Shrouded in painterly dimness, Lotfy Nathan’s The Carpenter’s Son opens with a scene of the Nativity, wrought with bleak naturalism: a boy is born to the presence of an ethereal light, while in the distance a bonfire is filled by the shrieks of infant boys, doomed to the wrath of the Judean king Herod. The agonized mother (played by English singer-songwriter FKA twigs) and her husband (Nicolas Cage) flee on a mule with their baby in tow, miraculously escaping the incoming slaughter and settling in a small village, possibly — to quote traditional accounts — in Galilee. But this is not the most conventional of stories, neither in content nor in provenance. It is adapted from the bewildering and bewitching Infancy Gospel of Thomas, a second-century textual apocryphon purporting to recount the young days of He who would spread His faith and ministry as Jesus Christ.

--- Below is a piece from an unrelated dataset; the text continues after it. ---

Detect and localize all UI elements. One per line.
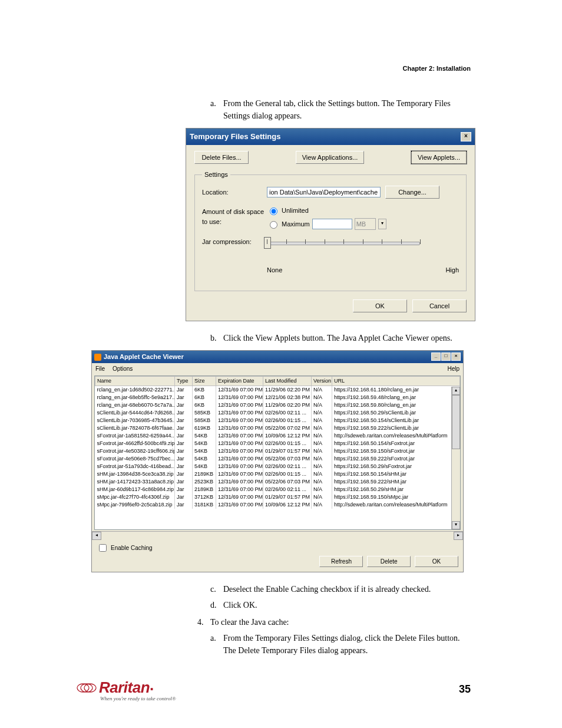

This would normally constitute an easy charge of heresy, but Nathan fairly circumvents the temptations to shock and disarm. If anything, The Carpenter’s Son displays a remarkable sincerity to its source text, enacting its visions of unearthly sobriety amid a barren and hostile landscape. Lensed in coarse 35mm by Simon Beaufils, the film announces Jesus (Noah Jupe), whom we only acknowledge as the Boy, as a divine presence discovering his divinity through a mix of everyday encounters and more pointed ones. While his father finds work carving pagan idols, he appraises the common, venereal suffering all around, coming into contact with an ominous, androgynous-looking girl (Isla Johnston) who reveals herself — to no one’s surprise — as the Devil. As she strives to mislead the Boy and goad him into blasphemy, the film gradually grants us a sliver of his interiority, marginalizing the oblique solemnity hitherto grafted onto his visage and foregrounding instead a remonstrating and morally stricken form.

Yet this form somehow doesn’t stick the landing in an earnest, if also frequently inconstant parable of spiritual awakening. Though it mirrors the haphazard authorship of the Gospel, The Carpenter’s Son fails to translate the latter’s penetrating awe, settling for a wobbly and literal showdown between the accuser of light and its holy anointer. Anachronisms aside, Nathan’s casting of a (here) considerably subdued Cage still overwhelms and takes center stage, with the perpetually exasperated father prone to channeling the actor’s trademark memetic exclamations despite all emotional displays to the contrary. The film’s choice to steep its characters in symbolism (by eschewing their proper names) and identify Jesus as a nominal extension of his paternal subject admirably seeks to invert scriptural transcendence into its worldlier version; too bad a contrasting tendency to proselytize is at play, weaving the forbidding strands of gnosticism into a tapestry of heightened realism that just falls short of magical. Jesus Christ Superstar, this is not. But the makings of a traditional, heroic savior are apparent in this grim yet goofy flick, an aberrant mess that’s, somehow, mostly inoffensive.

DIRECTOR: Lofty Nathan;  CAST: Nicolas Cage, FKA Twigs, Noah Jupe, Souhelia Yacoub;  DISTRIBUTOR: Magnolia Pictures;  IN THEATERS: November 14;  RUNTIME: 1 hr. 34 min.